**Task directions**: Using the records below, repeat exactly the lines from the one holding "Rezension: Meine Nachbarn der Yamadas" through the one holding "Rezension: Love Live! Superstar!! – Staffel 1", both ends included, and no others.
-- Extracted records follows --
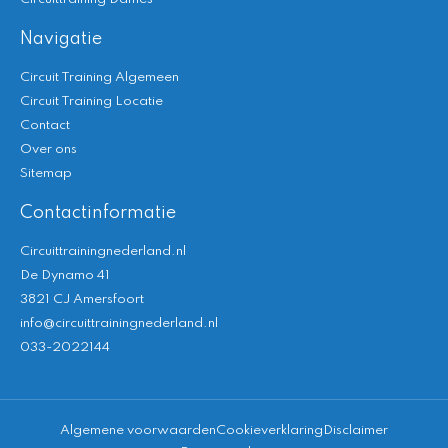
Navigatie
Circuit Training Algemeen
Circuit Training Locatie
Contact
Over ons
Sitemap
Contactinformatie
Circuittrainingnederland.nl
De Dynamo 41
3821 CJ Amersfoort
info@circuittrainingnederland.nl
033-2022144
Algemene voorwaarden
Cookieverklaring
Disclaimer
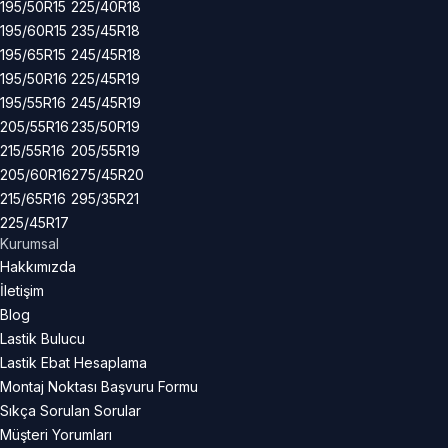
195/50R15
225/40R18
195/60R15
235/45R18
195/65R15
245/45R18
195/50R16
225/45R19
195/55R16
245/45R19
205/55R16
235/50R19
215/55R16
205/55R19
205/60R16
275/45R20
215/65R16
295/35R21
225/45R17
Kurumsal
Hakkımızda
İletişim
Blog
Lastik Bulucu
Lastik Ebat Hesaplama
Montaj Noktası Başvuru Formu
Sıkça Sorulan Sorular
Müşteri Yorumları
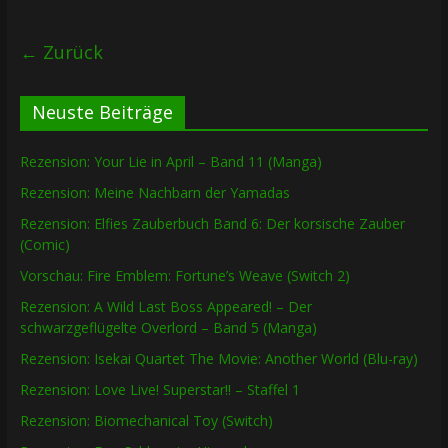
← Zurück
Neuste Beiträge
Rezension: Your Lie in April – Band 11 (Manga)
Rezension: Meine Nachbarn der Yamadas
Rezension: Elfies Zauberbuch Band 6: Der korsische Zauber
(Comic)
Vorschau: Fire Emblem: Fortune’s Weave (Switch 2)
Rezension: A Wild Last Boss Appeared! – Der
schwarzgeflügelte Overlord – Band 5 (Manga)
Rezension: Isekai Quartet The Movie: Another World (Blu-ray)
Rezension: Love Live! Superstar!! – Staffel 1
Rezension: Biomechanical Toy (Switch)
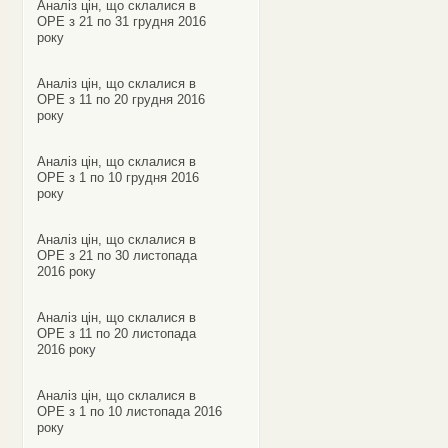
Аналіз цін, що склалися в
ОРЕ з 21 по 31 грудня 2016
року
Аналіз цін, що склалися в
ОРЕ з 11 по 20 грудня 2016
року
Аналіз цін, що склалися в
ОРЕ з 1 по 10 грудня 2016
року
Аналіз цін, що склалися в
ОРЕ з 21 по 30 листопада
2016 року
Аналіз цін, що склалися в
ОРЕ з 11 по 20 листопада
2016 року
Аналіз цін, що склалися в
ОРЕ з 1 по 10 листопада 2016
року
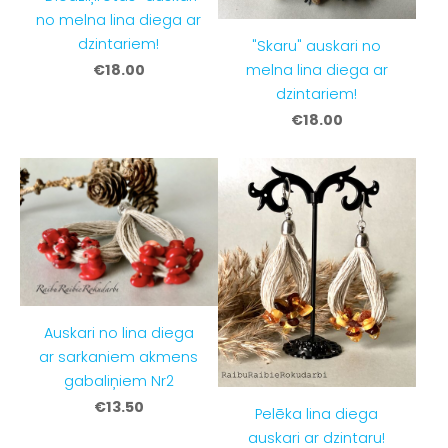
no melna lina diega ar
dzintariem!
"Skaru" auskari no
melna lina diega ar
€18.00
dzintariem!
€18.00
Auskari no lina diega
ar sarkaniem akmens
gabaliņiem Nr2
€13.50
Pelēka lina diega
auskari ar dzintaru!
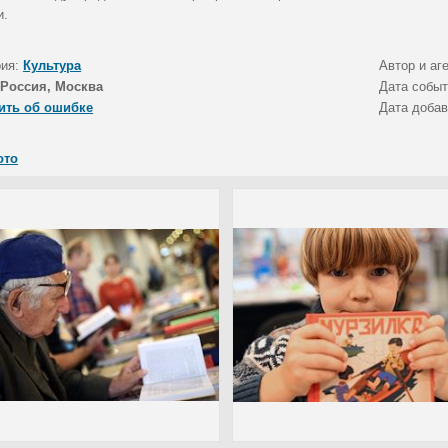
и.
рия:
Культура
Автор и аг
Россия, Москва
Дата собы
ить об ошибке
Дата доба
ото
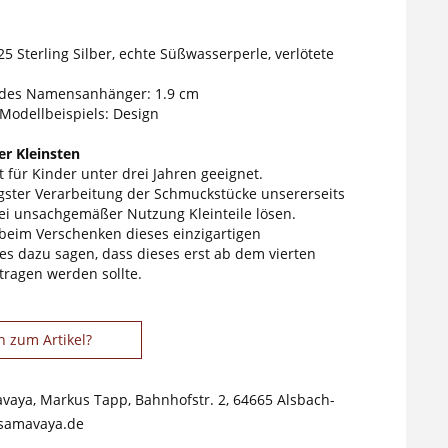
25 Sterling Silber, echte Süßwasserperle, verlötete
des Namensanhänger: 1.9 cm
 Modellbeispiels: Design
r Kleinsten
 für Kinder unter drei Jahren geeignet.
tigster Verarbeitung der Schmuckstücke unsererseits
ei unsachgemäßer Nutzung Kleinteile lösen.
 beim Verschenken dieses einzigartigen
s dazu sagen, dass dieses erst ab dem vierten
tragen werden sollte.
n zum Artikel?
avaya, Markus Tapp, Bahnhofstr. 2, 64665 Alsbach-
samavaya.de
-- Extracted records concluded --
**Answer below**:
Rezension: Meine Nachbarn der Yamadas
Rezension: Elfies Zauberbuch Band 6: Der korsische Zauber
(Comic)
Vorschau: Fire Emblem: Fortune’s Weave (Switch 2)
Rezension: A Wild Last Boss Appeared! – Der
schwarzgeflügelte Overlord – Band 5 (Manga)
Rezension: Isekai Quartet The Movie: Another World (Blu-ray)
Rezension: Love Live! Superstar!! – Staffel 1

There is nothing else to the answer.